It’s a well acted movie that pokes fun at the indie film industry but falls empty for the sake of parody.

Three ambitious misguided filmmakers are set to make an indie film that will pave the way for a prestigious critically acclaimed career. Through the imagination of their silent production assistant, a part of the film is played out in different versions as the director and producer contemplate on various scenarios that will turn it into an international award winning masterpiece. The said film is about Mila, a poor mother living in the slums who sells her child to a pedophile for money.

The movie is an entertaining satire of the indie film industry’s penchant for poverty porn. The movie within a movie’s script titled “Walang-wala” undergoes different versions – from a low budget take on social realism, to a documentary, then randomly into a musical.

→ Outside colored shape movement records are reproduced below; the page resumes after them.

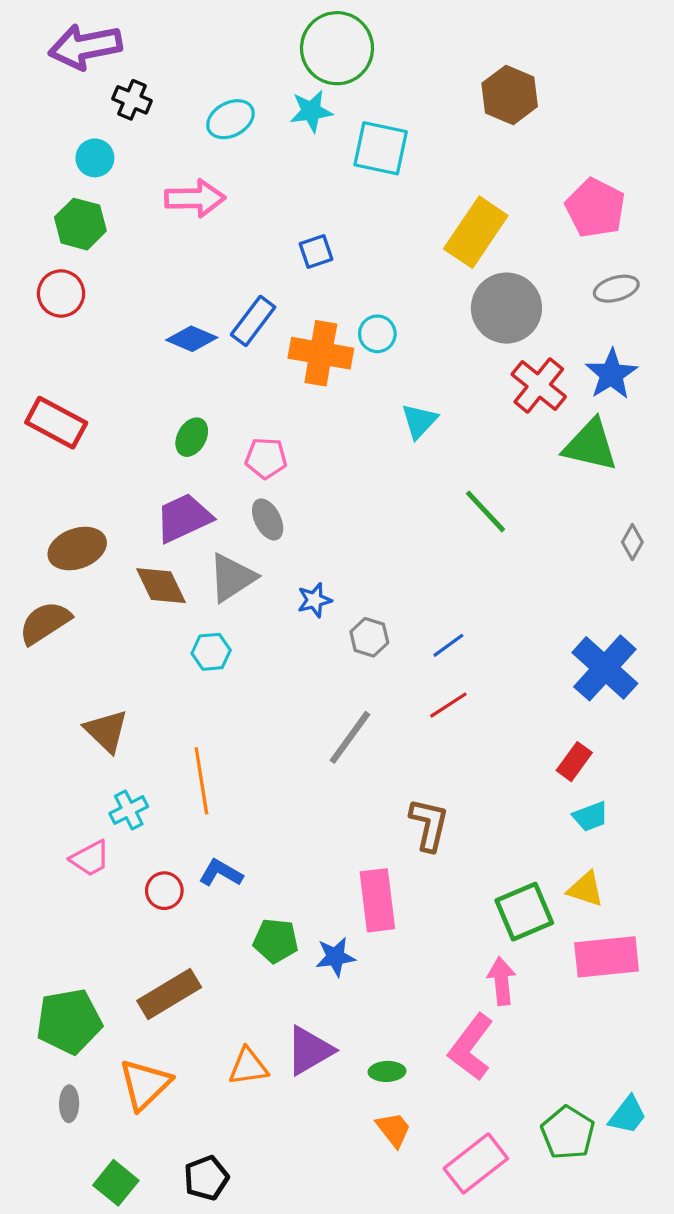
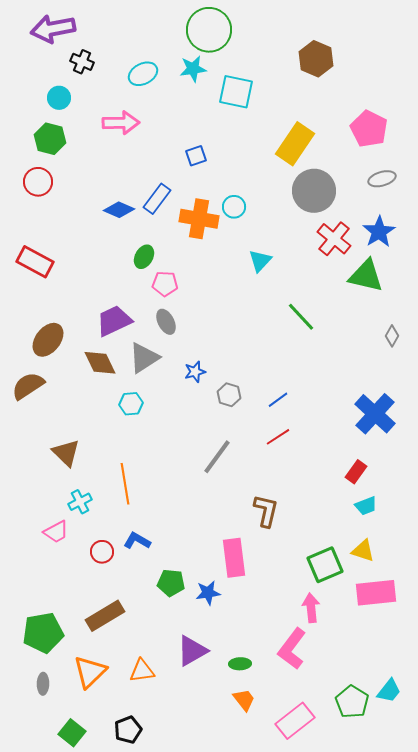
green ellipse: (192, 437) -> (144, 257), moved
brown ellipse: (77, 549) -> (48, 340), turned -32
orange triangle: (248, 1067) -> (142, 671), moved

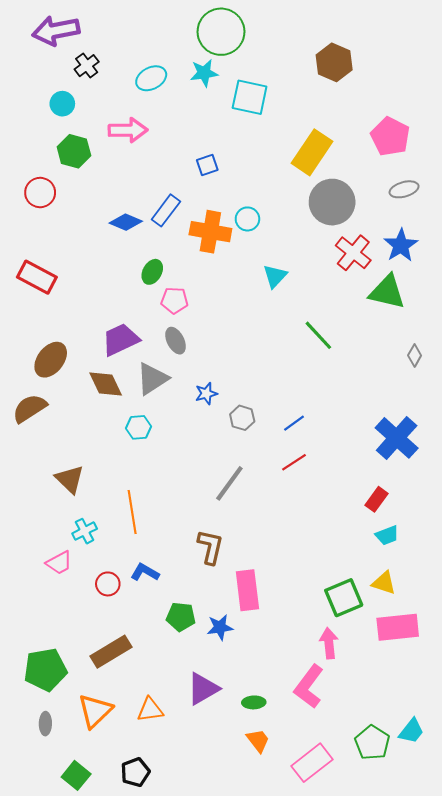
black cross: (82, 62) -> (87, 66), turned 30
green hexagon: (50, 139) -> (74, 151), moved
brown L-shape: (266, 511) -> (210, 547), moved

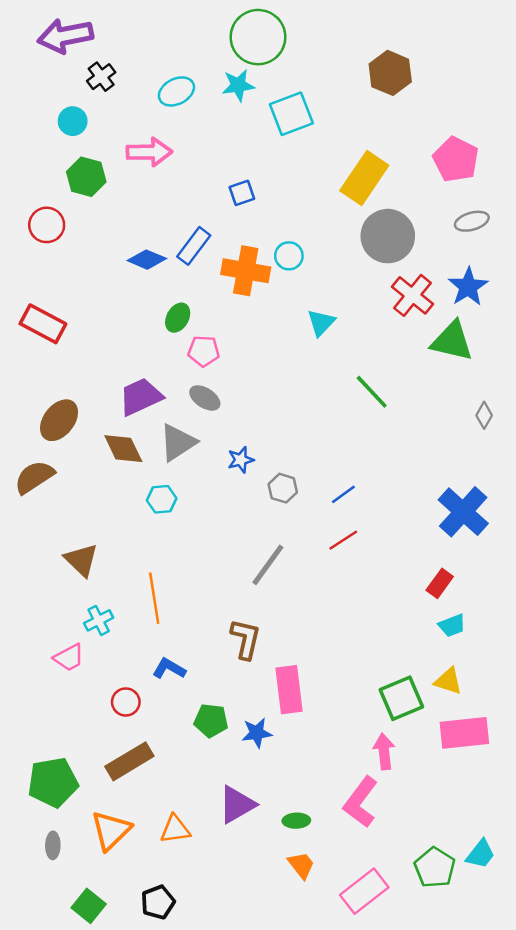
cyan square: (250, 97) -> (291, 114), turned -33
gray ellipse: (176, 341) -> (205, 398), turned -30
red circle: (108, 584) -> (126, 702), moved

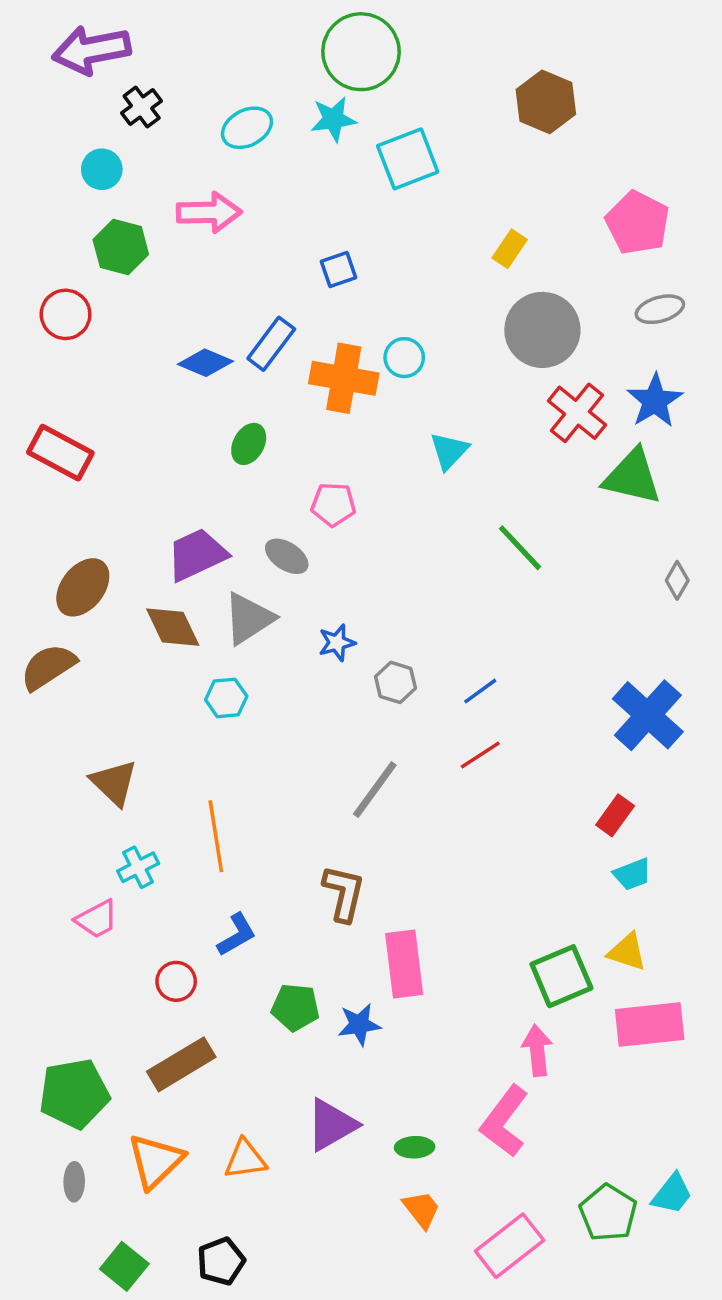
yellow rectangle: (364, 178) -> (510, 249), size x0.5
pink pentagon: (204, 351) -> (333, 504), moved
blue L-shape: (169, 669) -> (237, 935), turned 120

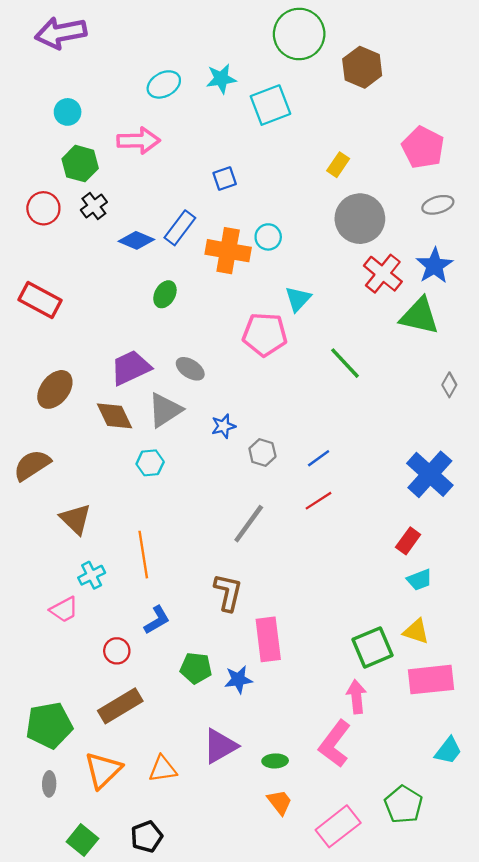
green circle: (361, 52) -> (299, 34), moved
black cross: (142, 107) -> (94, 206), moved
pink pentagon: (333, 504) -> (265, 334), moved, size x1.5
brown semicircle: (48, 667) -> (32, 465), moved
cyan trapezoid: (672, 1194) -> (448, 751), moved

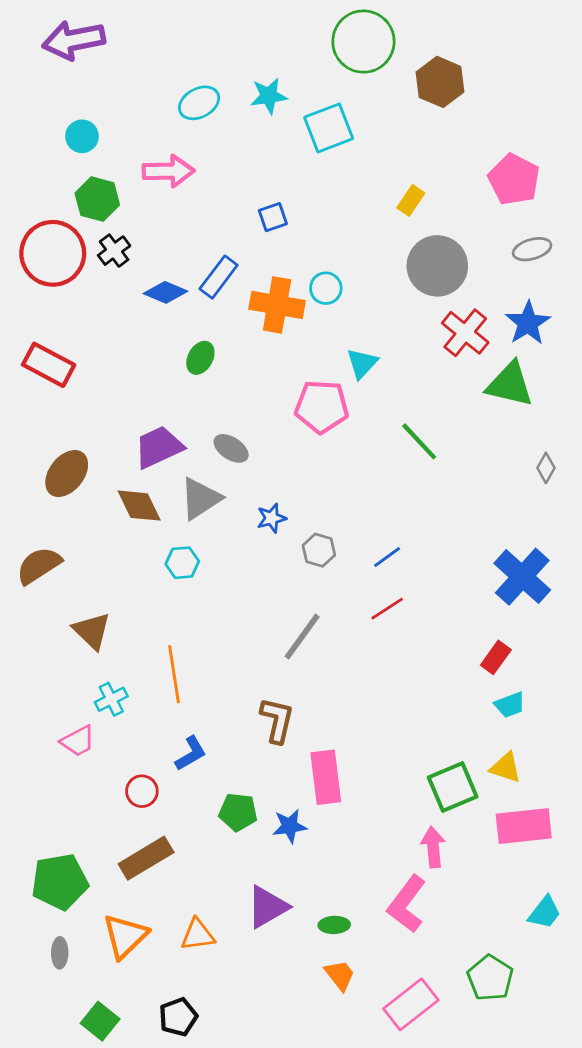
red circle: (43, 208) -> (53, 253), size x1.6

It also takes a stab at mainstream melodramas as Eugene Domingo’s version shows unrealistically coiffed poor characters and exaggerated scenes. She also gets pulled into the satire as a parody of herself.

The filmmakers weren’t spared from this too as the group lounges in a coffee shop armed with a Mac and an iPad, reminiscent of pretentious well educated twenty somethings who hang around at Starbucks. In the same scene the joke continues as a more successful acquaintance drops by with his entourage, name-dropping repeatedly and mispronouncing espresso.

All the actors here are good, but not as much as Eugene Domingo as she showcases her talents, shifting from comedy to drama. She eclipses everyone here that it makes me want to see Kimi Dora.

The movie ends with a hilarious finish but there’s nothing  much beyond a running joke of sequences 34-40. The movie strayed away from its main story that the ending made me feel like it was cut short. Me and the other audiences in the cinema couldn’t believe that it was already finished as the credits rolled. Nonetheless the film succeeded as a parody.